Nothing in this blog can be believed. If you think that anything in this blog is true or factual, you'll need to verify it from another source. Do you understand? No? Then read it again, and repeat this process, until you understand that you cannot sue me for anything you read here. Also, having been sucked into taking part in the mass-murder of more than 3 million Vietnamese people on behalf of U.S. Big Business "interests", I'm as mad as a cut snake (and broke) so it might be a bit silly to try to sue me anyway...

Sunday, June 18, 2006

breaking the spell...

Daniel C. Dennett has written a book, Breaking the Spell: Religion as a Natural Phenomenon. Here's a snippet of the review by New York Review of Books:
For Dennett, the visions of saints and mystics are worthless as evidence, since they are neither repeatable nor testable. Dennett is examining religion from the outside, following the rules of science.

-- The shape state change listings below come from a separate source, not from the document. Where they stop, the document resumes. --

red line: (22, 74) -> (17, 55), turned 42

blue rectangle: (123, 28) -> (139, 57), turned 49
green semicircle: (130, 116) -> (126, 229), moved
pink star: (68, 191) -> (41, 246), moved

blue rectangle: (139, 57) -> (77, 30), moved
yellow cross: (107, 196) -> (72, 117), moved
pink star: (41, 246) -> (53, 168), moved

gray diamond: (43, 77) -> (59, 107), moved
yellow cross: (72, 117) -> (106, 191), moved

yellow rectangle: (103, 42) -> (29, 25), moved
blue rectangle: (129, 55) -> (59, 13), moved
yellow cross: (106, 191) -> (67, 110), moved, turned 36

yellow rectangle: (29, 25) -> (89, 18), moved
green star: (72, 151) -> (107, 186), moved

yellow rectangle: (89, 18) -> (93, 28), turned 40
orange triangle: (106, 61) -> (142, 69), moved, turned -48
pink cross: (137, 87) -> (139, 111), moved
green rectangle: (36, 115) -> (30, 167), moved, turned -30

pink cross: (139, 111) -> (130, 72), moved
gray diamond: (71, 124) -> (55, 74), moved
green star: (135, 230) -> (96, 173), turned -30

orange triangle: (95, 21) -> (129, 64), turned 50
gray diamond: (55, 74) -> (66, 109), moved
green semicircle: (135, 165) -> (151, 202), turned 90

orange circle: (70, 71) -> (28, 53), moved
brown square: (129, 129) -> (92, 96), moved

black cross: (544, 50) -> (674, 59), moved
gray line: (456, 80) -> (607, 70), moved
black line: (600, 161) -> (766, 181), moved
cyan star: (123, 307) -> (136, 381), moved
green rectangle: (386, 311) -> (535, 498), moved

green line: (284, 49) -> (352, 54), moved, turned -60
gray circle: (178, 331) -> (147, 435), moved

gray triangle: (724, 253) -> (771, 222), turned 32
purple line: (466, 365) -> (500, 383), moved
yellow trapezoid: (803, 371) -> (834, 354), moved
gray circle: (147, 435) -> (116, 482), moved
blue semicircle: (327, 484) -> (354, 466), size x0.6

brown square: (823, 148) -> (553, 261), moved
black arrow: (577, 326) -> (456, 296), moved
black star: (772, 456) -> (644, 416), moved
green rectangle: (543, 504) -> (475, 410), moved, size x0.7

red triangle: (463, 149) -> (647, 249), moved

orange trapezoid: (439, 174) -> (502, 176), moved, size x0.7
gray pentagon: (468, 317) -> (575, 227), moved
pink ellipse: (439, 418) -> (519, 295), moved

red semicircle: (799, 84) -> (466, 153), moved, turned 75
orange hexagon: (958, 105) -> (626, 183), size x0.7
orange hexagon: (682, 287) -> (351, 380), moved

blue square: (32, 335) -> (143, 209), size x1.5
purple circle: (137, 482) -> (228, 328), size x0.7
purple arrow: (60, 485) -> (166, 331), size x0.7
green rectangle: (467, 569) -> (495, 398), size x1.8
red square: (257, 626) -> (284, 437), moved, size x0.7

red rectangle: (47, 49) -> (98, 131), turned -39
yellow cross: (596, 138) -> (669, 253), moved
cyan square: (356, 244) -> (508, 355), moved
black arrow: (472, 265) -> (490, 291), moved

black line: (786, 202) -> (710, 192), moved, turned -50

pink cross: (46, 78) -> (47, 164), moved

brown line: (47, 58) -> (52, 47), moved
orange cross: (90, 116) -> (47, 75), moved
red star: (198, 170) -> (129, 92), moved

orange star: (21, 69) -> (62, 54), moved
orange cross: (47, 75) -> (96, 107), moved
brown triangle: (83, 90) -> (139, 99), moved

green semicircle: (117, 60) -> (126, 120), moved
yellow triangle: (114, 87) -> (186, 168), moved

For him, the visions of saints and mystics are only a phenomenon to be explained, like falling in love or hating people of a different skin color, mental conditions that may or may not be considered pathological.

The second section of the book is the longest and contains the core of Dennett's argument. He describes the various stages of the long historical evolution of religion, beginning with primitive tribal myths and rituals, and ending with the market-driven evangelical megachurches of modern America. Looking at these evolutionary processes from the outside, he speculates about ways in which they might be understood scientifically. He explains them tentatively as products of a Darwinian competition between belief systems, in which only the fittest belief systems survive. The fitness of a belief system is defined by its ability to make new converts and retain their loyalty. It has little to do with the biological fitness of its human carriers, and it has nothing to do with the truth or falsehood of the beliefs. Read the whole review here
Blame Ron, he emailed me the link!

3 Comments:

Blogger GreenSmile said...

A great "alternative interpretation" of the observation that virtually every culture has a religion or two, i.e. that it is a common phenomenon in human populations was written a hundered years ago by William James: "the varieties of human experience"

I am to lead a discussion of a chapter of James' book next month and the chapter I picked is beginning do disappear under the irate ink of my reactions to the gentle if prolix and florid writing...you might get something different out of it Gerry.

BTW, Dennett spends more than a few pages trying to disassemble James contentions.

June 20, 2006 1:39 AM  
Blogger Gerry said...

Greenie, I'll see if I can get a copy of James's book from the library. When Dennett's book makes it to OzLand, I'll read it as well.

I'm fascinated by apparently rational humans in the 21st Century still buying the rabid superstitions and downright whacky moral conflicts embedded in Western religions. It's like their intelligence is out to lunch. As I've said elsewhen, it reeks of population control through brainwashing, and I am utterly opposed to such things...

I should stop ranting now...

June 21, 2006 7:23 PM  
Blogger JahTeh said...

I thought this sounded familiar and there was an article about Dennett's book in New Scientist, 4th March, 2006. I found it online but only subscribers can read the whole thing so I'll look for it in the pile I have at home.